Aliens: Has to be something out there somewhere, but they didn't have a hand in the pyramids. They could be far more advanced than us and still unable to reach us from another galaxy or whatever. All the reports about little grey men and UFOs strike me as bullshit, mostly because they seem to happen in really boring/isolated places and they are just too anthromorphized. There's no reason that intelligent life should be even vaguely humanoid, or their technology to resemble ours. Hell, it seems possible to me that we'll miss our first encounter with microscopic extraterrestial life because we won't even recognize it as bacteria. In short, I think that if we ever find aliens, they will be much more alien than even our better sci-fi writers have dreamed.

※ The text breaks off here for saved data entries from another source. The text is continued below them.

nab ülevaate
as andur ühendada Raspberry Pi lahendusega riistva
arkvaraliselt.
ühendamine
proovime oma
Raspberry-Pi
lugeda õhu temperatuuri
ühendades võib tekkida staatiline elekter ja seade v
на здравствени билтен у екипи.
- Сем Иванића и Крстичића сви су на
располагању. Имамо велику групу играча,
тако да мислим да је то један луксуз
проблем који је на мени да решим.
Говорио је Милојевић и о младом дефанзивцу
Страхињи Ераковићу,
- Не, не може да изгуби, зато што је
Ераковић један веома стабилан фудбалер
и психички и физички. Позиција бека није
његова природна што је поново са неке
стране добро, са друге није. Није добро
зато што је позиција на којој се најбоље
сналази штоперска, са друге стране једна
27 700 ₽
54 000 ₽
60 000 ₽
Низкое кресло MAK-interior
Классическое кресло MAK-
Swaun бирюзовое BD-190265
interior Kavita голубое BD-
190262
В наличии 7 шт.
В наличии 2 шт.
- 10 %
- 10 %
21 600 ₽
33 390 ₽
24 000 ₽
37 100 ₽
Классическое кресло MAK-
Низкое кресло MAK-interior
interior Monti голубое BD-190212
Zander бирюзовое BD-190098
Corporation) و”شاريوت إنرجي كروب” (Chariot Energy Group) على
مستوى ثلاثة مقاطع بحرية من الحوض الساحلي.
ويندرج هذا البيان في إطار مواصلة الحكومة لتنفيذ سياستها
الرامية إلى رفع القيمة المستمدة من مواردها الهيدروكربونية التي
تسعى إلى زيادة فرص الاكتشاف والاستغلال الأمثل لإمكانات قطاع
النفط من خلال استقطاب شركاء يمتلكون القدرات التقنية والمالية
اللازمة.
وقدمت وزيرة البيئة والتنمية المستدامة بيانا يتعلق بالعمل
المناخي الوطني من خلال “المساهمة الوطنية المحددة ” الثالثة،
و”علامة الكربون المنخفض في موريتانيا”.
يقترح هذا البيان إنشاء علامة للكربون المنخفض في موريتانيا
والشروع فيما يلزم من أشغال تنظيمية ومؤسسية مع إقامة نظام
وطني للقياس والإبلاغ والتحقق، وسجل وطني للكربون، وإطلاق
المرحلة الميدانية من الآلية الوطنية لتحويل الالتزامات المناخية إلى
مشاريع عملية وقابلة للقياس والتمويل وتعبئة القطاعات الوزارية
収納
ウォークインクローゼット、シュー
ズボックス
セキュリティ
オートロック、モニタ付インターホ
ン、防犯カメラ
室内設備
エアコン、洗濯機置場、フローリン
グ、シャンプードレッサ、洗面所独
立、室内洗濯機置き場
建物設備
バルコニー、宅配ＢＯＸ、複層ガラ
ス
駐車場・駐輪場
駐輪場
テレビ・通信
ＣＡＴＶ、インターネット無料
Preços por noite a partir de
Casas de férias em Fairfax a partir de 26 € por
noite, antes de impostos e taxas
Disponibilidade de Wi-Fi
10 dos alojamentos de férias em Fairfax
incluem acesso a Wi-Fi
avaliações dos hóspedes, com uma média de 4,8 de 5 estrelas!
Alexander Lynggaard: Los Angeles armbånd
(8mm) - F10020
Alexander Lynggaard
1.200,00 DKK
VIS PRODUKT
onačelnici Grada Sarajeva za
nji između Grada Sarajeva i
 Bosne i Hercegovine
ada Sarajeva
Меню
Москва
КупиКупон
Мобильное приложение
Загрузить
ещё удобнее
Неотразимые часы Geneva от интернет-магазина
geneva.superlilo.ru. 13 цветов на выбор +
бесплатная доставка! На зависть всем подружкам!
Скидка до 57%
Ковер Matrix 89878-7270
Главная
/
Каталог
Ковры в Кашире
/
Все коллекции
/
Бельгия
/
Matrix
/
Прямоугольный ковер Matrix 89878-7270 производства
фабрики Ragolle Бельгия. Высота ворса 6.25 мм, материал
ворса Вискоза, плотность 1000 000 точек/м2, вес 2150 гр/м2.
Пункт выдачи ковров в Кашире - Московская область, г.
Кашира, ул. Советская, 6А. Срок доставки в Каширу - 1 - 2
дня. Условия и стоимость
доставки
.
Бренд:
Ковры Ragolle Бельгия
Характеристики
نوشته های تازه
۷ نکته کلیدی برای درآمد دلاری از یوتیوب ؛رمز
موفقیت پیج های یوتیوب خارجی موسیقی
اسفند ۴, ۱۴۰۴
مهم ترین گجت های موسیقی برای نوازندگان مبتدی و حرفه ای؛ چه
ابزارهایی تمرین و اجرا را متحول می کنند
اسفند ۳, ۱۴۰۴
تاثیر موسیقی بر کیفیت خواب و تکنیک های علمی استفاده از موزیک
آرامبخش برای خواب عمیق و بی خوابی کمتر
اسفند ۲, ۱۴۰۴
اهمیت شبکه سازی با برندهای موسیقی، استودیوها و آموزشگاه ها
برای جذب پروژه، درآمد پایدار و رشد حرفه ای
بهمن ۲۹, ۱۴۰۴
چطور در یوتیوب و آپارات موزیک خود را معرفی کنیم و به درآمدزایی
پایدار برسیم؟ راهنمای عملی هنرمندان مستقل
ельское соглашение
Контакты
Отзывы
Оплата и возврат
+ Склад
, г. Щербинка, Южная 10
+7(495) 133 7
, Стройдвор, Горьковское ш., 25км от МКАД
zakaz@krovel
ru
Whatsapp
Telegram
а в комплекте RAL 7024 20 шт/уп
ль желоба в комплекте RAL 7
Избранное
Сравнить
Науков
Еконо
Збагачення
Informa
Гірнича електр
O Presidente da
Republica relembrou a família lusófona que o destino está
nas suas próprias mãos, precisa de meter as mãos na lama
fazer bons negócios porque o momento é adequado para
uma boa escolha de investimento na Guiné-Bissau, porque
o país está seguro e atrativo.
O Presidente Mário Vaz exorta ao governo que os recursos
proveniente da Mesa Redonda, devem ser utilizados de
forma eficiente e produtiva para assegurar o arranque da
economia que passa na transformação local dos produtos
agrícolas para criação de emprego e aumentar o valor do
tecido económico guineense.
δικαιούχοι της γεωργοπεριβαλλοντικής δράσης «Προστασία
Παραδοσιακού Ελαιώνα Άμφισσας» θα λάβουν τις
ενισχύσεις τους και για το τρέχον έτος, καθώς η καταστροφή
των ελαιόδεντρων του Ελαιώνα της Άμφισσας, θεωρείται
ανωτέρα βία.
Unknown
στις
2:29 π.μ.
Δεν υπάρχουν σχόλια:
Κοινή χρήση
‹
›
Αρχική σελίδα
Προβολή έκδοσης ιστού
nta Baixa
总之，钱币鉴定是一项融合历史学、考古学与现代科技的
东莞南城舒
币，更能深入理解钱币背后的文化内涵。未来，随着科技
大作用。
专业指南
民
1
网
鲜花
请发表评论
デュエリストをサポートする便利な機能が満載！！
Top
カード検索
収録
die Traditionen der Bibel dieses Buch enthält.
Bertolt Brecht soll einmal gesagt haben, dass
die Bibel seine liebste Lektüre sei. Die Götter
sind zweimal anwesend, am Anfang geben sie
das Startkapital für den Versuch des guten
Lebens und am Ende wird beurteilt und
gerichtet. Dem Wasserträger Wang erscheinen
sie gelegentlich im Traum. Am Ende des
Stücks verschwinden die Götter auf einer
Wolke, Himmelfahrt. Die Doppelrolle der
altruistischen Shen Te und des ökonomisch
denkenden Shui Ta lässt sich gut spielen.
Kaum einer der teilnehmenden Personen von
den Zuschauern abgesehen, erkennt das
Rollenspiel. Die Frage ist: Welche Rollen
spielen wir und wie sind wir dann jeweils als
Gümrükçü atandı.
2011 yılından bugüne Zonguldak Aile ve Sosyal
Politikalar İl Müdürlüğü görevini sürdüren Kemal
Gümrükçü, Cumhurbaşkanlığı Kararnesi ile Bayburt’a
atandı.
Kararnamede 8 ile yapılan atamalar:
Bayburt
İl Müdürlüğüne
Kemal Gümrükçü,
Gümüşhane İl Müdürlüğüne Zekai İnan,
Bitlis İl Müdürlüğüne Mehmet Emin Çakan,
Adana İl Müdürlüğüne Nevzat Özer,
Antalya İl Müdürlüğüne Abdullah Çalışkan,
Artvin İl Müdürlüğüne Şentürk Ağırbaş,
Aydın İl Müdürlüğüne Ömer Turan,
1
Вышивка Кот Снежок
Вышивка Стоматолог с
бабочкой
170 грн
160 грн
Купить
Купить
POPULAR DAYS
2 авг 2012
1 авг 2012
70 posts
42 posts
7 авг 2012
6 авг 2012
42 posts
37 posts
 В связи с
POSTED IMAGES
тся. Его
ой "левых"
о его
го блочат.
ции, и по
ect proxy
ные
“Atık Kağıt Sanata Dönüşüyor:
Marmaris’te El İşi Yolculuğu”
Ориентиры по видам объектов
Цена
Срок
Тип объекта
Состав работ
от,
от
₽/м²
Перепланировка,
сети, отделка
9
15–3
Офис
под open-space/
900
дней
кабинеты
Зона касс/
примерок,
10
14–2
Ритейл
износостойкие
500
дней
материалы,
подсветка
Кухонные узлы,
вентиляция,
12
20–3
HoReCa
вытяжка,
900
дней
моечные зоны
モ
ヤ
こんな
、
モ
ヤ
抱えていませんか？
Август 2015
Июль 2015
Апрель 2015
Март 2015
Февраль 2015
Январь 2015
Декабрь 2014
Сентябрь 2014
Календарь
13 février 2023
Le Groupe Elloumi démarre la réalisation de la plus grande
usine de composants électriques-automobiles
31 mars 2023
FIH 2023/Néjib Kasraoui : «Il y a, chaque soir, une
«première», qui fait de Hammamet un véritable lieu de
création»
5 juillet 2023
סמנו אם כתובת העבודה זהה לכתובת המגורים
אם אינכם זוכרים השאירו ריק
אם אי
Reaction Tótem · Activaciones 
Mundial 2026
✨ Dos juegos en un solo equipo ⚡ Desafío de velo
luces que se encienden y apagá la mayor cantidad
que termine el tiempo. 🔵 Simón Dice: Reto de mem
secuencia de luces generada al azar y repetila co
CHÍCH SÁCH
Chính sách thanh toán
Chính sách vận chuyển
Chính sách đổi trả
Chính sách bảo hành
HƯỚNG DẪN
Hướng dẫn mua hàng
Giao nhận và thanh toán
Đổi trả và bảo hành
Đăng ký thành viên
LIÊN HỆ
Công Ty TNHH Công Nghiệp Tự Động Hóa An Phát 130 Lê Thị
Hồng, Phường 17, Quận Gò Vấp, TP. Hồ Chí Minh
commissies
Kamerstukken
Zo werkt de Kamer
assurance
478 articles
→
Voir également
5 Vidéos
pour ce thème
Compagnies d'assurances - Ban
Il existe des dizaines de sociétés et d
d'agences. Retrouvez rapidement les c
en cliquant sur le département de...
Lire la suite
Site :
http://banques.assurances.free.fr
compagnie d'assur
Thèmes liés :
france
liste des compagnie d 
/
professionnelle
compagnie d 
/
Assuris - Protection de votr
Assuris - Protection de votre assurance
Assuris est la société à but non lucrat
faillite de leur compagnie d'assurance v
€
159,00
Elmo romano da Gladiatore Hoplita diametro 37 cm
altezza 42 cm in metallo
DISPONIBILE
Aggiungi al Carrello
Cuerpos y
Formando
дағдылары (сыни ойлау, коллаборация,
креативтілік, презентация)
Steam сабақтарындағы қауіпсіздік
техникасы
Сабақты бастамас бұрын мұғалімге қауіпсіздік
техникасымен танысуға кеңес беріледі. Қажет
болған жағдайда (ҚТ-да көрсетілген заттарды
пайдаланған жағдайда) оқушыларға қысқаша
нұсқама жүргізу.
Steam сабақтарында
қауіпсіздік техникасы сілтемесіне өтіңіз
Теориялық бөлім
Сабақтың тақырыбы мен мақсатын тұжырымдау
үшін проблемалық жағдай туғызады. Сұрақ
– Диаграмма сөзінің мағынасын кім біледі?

Cryptids: There's no doubt been a couple of species that have gone extinct in the modern era without being properly documented, and a few serious beasties that live in the deep sea (I believe the existence of 30 ft.+ giant squid was only confirmed in the last few years), but as far as Nessie and Bigfoot go, nah. Too many people looking for too long, which lends itself to hoaxes and mistakes, giving it a self-perpetuating thing going on.
Psychics: Some combination of the highly intuitive and highly unethical. It'd be pretty cool if some people's brains were developing new senses or ways of processing impulses, but I really don't think so.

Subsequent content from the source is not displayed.